» **Task objective**
Below is a listing; write it out exactly and drop any images from it.

» **Extracted information**
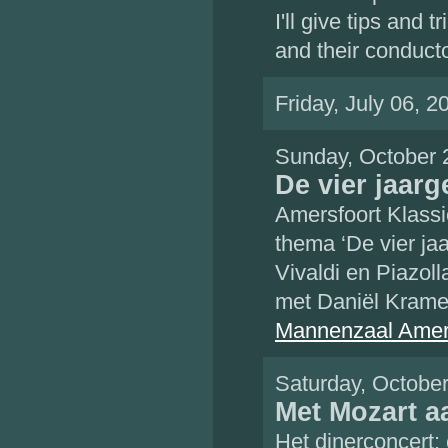
I'll give tips and
and their conducto
Friday, July 06, 
Sunday, October 
De vier jaarg
Amersfoort Klassi
thema ‘De vier ja
Vivaldi en Piazol
met Daniël Kramer
Mannenzaal Amer
Saturday, Octobe
Met Mozart aa
Het dinerconcert:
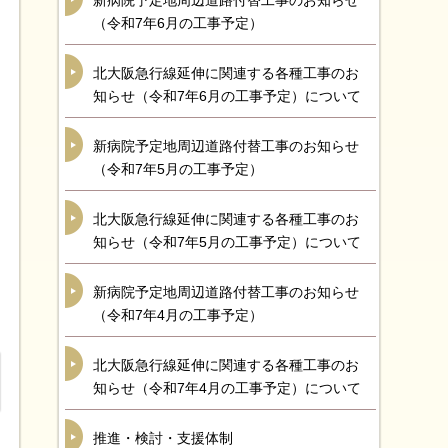
新病院予定地周辺道路付替工事のお知らせ
（令和7年6月の工事予定）
北大阪急行線延伸に関連する各種工事のお
知らせ（令和7年6月の工事予定）について
新病院予定地周辺道路付替工事のお知らせ
（令和7年5月の工事予定）
北大阪急行線延伸に関連する各種工事のお
知らせ（令和7年5月の工事予定）について
新病院予定地周辺道路付替工事のお知らせ
（令和7年4月の工事予定）
北大阪急行線延伸に関連する各種工事のお
知らせ（令和7年4月の工事予定）について
推進・検討・支援体制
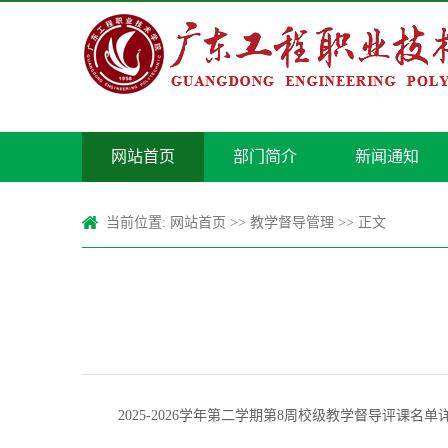
网站首页
部门简介
新闻通知
当前位置:
网站首页
>>
教学督导管理
>> 正文
2025-2026学年第二学期第8周校级教学督导评课名单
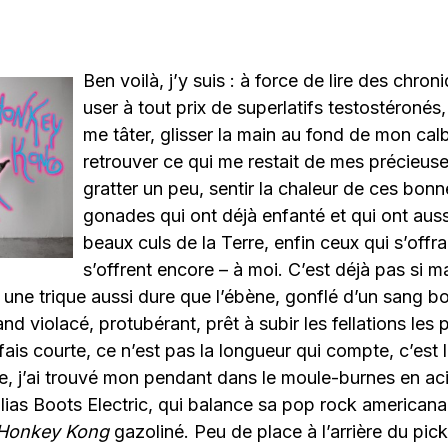
Ben voilà, j’y suis : à force de lire des chroniq
user à tout prix de superlatifs testostéronés
me tâter, glisser la main au fond de mon cal
retrouver ce qui me restait de mes précieuse
gratter un peu, sentir la chaleur de ces bon
gonades qui ont déjà enfanté et qui ont auss
beaux culs de la Terre, enfin ceux qui s’offra
s’offrent encore – à moi. C’est déjà pas si m
une trique aussi dure que l’ébène, gonflé d’un sang bo
land violacé, protubérant, prêt à subir les fellations les
 fais courte, ce n’est pas la longueur qui compte, c’est 
, j’ai trouvé mon pendant dans le moule-burnes en ac
lias Boots Electric, qui balance sa pop rock american
Honkey Kong
gazoliné. Peu de place à l’arrière du pic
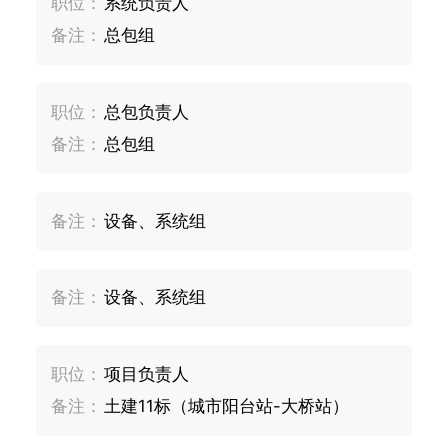
职位：
系统负责人
备注：
总包组
职位：
总包负责人
备注：
总包组
备注：
设备、系统组
备注：
设备、系统组
职位：
项目负责人
备注：
土建11标（城市阳台站-大桥站）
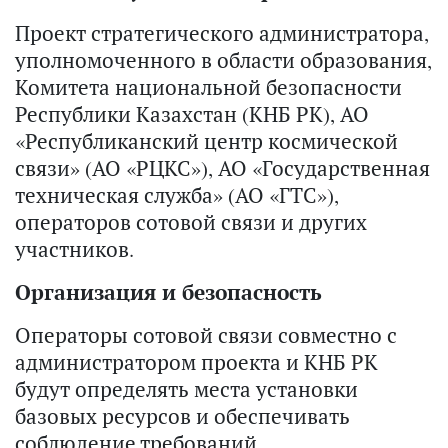
Проект стратегического администратора,
уполномоченного в области образования,
Комитета национальной безопасности
Республики Казахстан (КНБ РК), АО
«Республиканский центр космической
связи» (АО «РЦКС»), АО «Государственная
техническая служба» (АО «ГТС»),
операторов сотовой связи и других
участников.
Организация и безопасность
Операторы сотовой связи совместно с
администратором проекта и КНБ РК
будут определять места установки
базовых ресурсов и обеспечивать
соблюдение требований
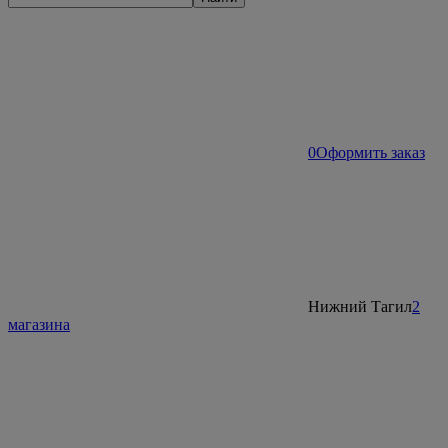
0
Оформить заказ
Нижний Тагил
2
магазина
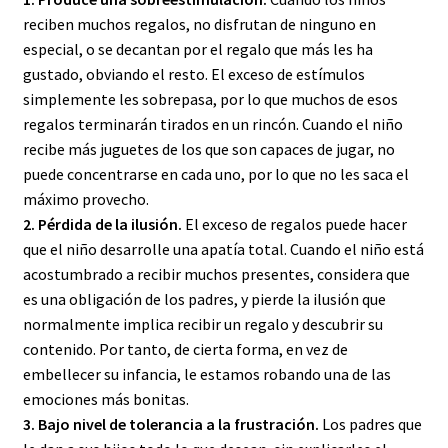
reciben muchos regalos, no disfrutan de ninguno en
especial, o se decantan por el regalo que más les ha
gustado, obviando el resto. El exceso de estímulos
simplemente les sobrepasa, por lo que muchos de esos
regalos terminarán tirados en un rincón. Cuando el niño
recibe más juguetes de los que son capaces de jugar, no
puede concentrarse en cada uno, por lo que no les saca el
máximo provecho.
2. Pérdida de la ilusión.
El exceso de regalos puede hacer
que el niño desarrolle una apatía total. Cuando el niño está
acostumbrado a recibir muchos presentes, considera que
es una obligación de los padres, y pierde la ilusión que
normalmente implica recibir un regalo y descubrir su
contenido. Por tanto, de cierta forma, en vez de
embellecer su infancia, le estamos robando una de las
emociones más bonitas.
3. Bajo nivel de tolerancia a la frustración.
Los padres que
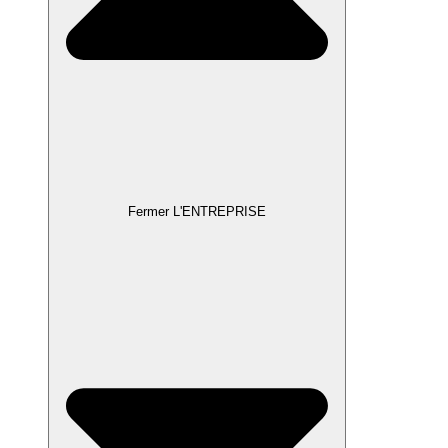
Fermer L'ENTREPRISE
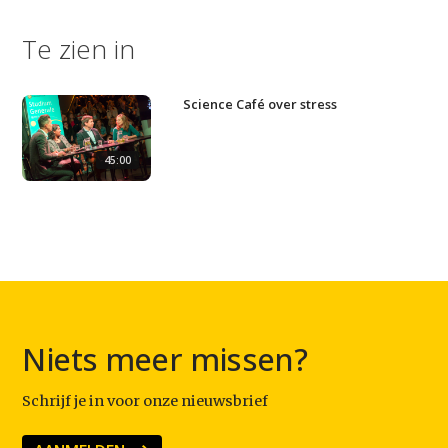
Contact
Te zien in
Science Café over stress
45:00
Niets meer missen?
Schrijf je in voor onze nieuwsbrief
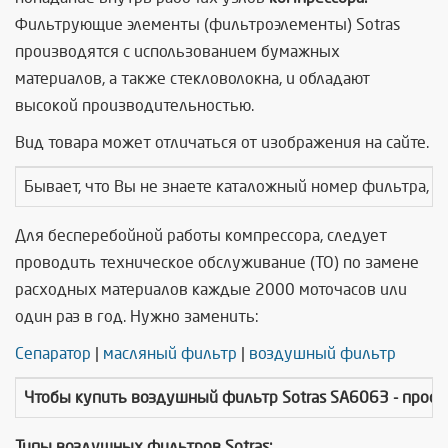
Фильтрующие элементы (фильтроэлементы) Sotras
производятся с использованием бумажных
материалов, а также стекловолокна, и обладают
высокой производительностью.
Вид товара может отличаться от изображения на сайте.
Бывает, что Вы не знаете каталожный номер фильтра, т
Для бесперебойной работы компрессора, следует
проводить техническое обслуживание (ТО) по замене
расходных материалов каждые 2000 моточасов или
один раз в год. Нужно заменить:
Сепаратор
|
масляный фильтр
|
воздушный фильтр
Чтобы купить
воздушный фильтр Sotras SA6063
- прос
Типы воздушных фильтров Sotras:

» **Answer section**
I'll give tips and
and their conducto
Friday, July 06, 
Sunday, October 
De vier jaarg
Amersfoort Klassi
thema ‘De vier ja
Vivaldi en Piazol
met Daniël Kramer
Mannenzaal Amer
Saturday, Octobe
Met Mozart aa
Het dinerconcert:
新病院予定地周辺道路付替工事のお知らせ
（令和7年6月の工事予定）
北大阪急行線延伸に関連する各種工事のお
知らせ（令和7年6月の工事予定）について
新病院予定地周辺道路付替工事のお知らせ
（令和7年5月の工事予定）
北大阪急行線延伸に関連する各種工事のお
知らせ（令和7年5月の工事予定）について
新病院予定地周辺道路付替工事のお知らせ
（令和7年4月の工事予定）
北大阪急行線延伸に関連する各種工事のお
知らせ（令和7年4月の工事予定）について
推進・検討・支援体制
网站首页
部门简介
新闻通知
当前位置:
网站首页
>>
教学督导管理
>> 正文
2025-2026学年第二学期第8周校级教学督导评课名单
Ben voilà, j’y suis : à force de lire des chroniq
user à tout prix de superlatifs testostéronés
me tâter, glisser la main au fond de mon cal
retrouver ce qui me restait de mes précieuse
gratter un peu, sentir la chaleur de ces bon
gonades qui ont déjà enfanté et qui ont auss
beaux culs de la Terre, enfin ceux qui s’offra
s’offrent encore – à moi. C’est déjà pas si m
une trique aussi dure que l’ébène, gonflé d’un sang bo
land violacé, protubérant, prêt à subir les fellations les
 fais courte, ce n’est pas la longueur qui compte, c’est 
, j’ai trouvé mon pendant dans le moule-burnes en ac
lias Boots Electric, qui balance sa pop rock american
Honkey Kong
gazoliné. Peu de place à l’arrière du pic
职位：
系统负责人
备注：
总包组
职位：
总包负责人
备注：
总包组
备注：
设备、系统组
备注：
设备、系统组
职位：
项目负责人
备注：
土建11标（城市阳台站-大桥站）
Проект стратегического администратора,
уполномоченного в области образования,
Комитета национальной безопасности
Республики Казахстан (КНБ РК), АО
«Республиканский центр космической
связи» (АО «РЦКС»), АО «Государственная
техническая служба» (АО «ГТС»),
операторов сотовой связи и других
участников.
Организация и безопасность
Операторы сотовой связи совместно с
администратором проекта и КНБ РК
будут определять места установки
базовых ресурсов и обеспечивать
соблюдение требований
0
Оформить заказ
Нижний Тагил
2
магазина
reciben muchos regalos, no disfrutan de ninguno en
especial, o se decantan por el regalo que más les ha
gustado, obviando el resto. El exceso de estímulos
simplemente les sobrepasa, por lo que muchos de esos
regalos terminarán tirados en un rincón. Cuando el niño
recibe más juguetes de los que son capaces de jugar, no
puede concentrarse en cada uno, por lo que no les saca el
máximo provecho.
2. Pérdida de la ilusión.
El exceso de regalos puede hacer
que el niño desarrolle una apatía total. Cuando el niño está
acostumbrado a recibir muchos presentes, considera que
es una obligación de los padres, y pierde la ilusión que
normalmente implica recibir un regalo y descubrir su
contenido. Por tanto, de cierta forma, en vez de
embellecer su infancia, le estamos robando una de las
emociones más bonitas.
3. Bajo nivel de tolerancia a la frustración.
Los padres que
Fermer L'ENTREPRISE
Contact
Te zien in
Science Café over stress
45:00
Niets meer missen?
Schrijf je in voor onze nieuwsbrief
Фильтрующие элементы (фильтроэлементы) Sotras
производятся с использованием бумажных
материалов, а также стекловолокна, и обладают
высокой производительностью.
Вид товара может отличаться от изображения на сайте.
Бывает, что Вы не знаете каталожный номер фильтра, т
Для бесперебойной работы компрессора, следует
проводить техническое обслуживание (ТО) по замене
расходных материалов каждые 2000 моточасов или
один раз в год. Нужно заменить:
Сепаратор
|
масляный фильтр
|
воздушный фильтр
Чтобы купить
воздушный фильтр Sotras SA6063
- прос
Типы воздушных фильтров Sotras:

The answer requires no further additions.